KCNJ1 – Bartter syndrome type II

Bartter syndrome type II is an autosomal recessive renal tubulopathy caused by biallelic mutations in the ROMK channel gene, KCNJ1, leading to impaired potassium recycling and secondary Na–K–2Cl cotransporter dysfunction in the thick ascending limb of Henle’s loop. Clinically, patients present with polyuria, hypokalemic metabolic alkalosis, hyperreninemic hyperaldosteronism, and nephrocalcinosis, often accompanied by hypercalciuria and growth delay. Although classically neonatal, late-onset and atypical presentations without overt alkalosis have been documented (PMID:32590952).
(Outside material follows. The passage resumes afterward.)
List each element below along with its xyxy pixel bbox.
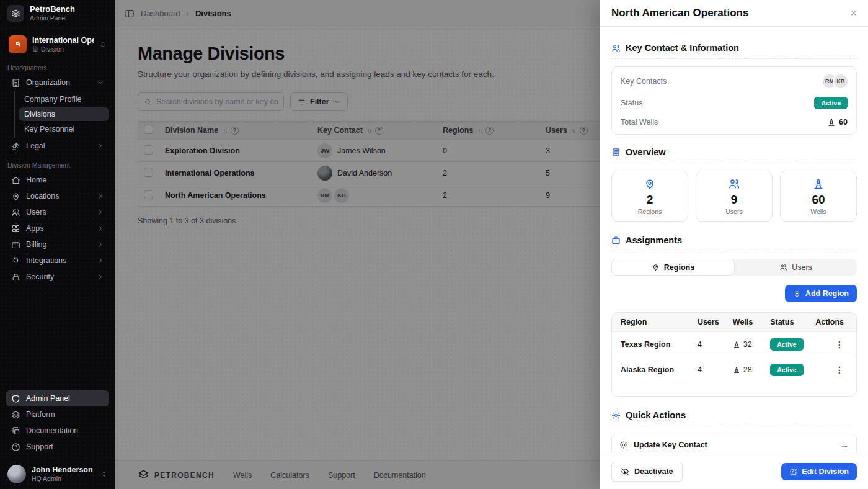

Genetic evidence includes at least 15 unrelated probands harboring pathogenic KCNJ1 variants: five single‐patient case reports of neonatal or late‐onset presentations and two multi‐patient cohorts comprising five Chinese probands (PMID:33058840) and five Italian patients followed longitudinally (PMID:20219833). Variants are inherited in trans (compound heterozygous) or homozygous states, and include missense, frameshift, and nonsense alleles across exons encoding pore, transmembrane, and cytosolic regions.

Segregation analysis in a multiplex kindred revealed three affected siblings with compound heterozygous S219R/L220F changes, confirming autosomal recessive inheritance with two additional affected relatives (PMID:24400161). The variant c.272C>T (p.Pro91Leu) exemplifies a recurrent missense change affecting channel conductance, reported in a premature infant with transient neonatal hyponatremia and persistent polyuria (PMID:32590952).

Functional assays have robustly demonstrated that KCNJ1 mutations reduce ROMK current amplitude and surface expression. Patch‐clamp recordings of variants V72E, D108H, P110L and others show <10% of wild-type currents (PMID:9015377), while ER‐associated degradation of misfolded alleles is implicated by stabilization upon proteasome inhibition in yeast and HEK293 models (PMID:28630040). Romk1 knockout mice exhibit impaired K⁺ excretion, underscoring in vivo relevance (PMID:26728465).

Phenotypic variability spans antenatal polyhydramnios and prematurity to adult‐onset hypokalemia with or without metabolic alkalosis. Nephrocalcinosis and hypercalciuria are consistent hallmarks, whereas acid–base disturbance may be absent in up to 40% of patients. Genotype–phenotype correlations remain incomplete but LoF alleles correlate with more severe antenatal presentations.

Collectively, extensive independent case reports, segregation in multiple families, and concordant functional data support a Definitive gene–disease association. Genetic testing for KCNJ1 variants is recommended in patients with unexplained hypokalemic alkalosis or isolated nephrocalcinosis, guiding diagnosis, management, and genetic counseling.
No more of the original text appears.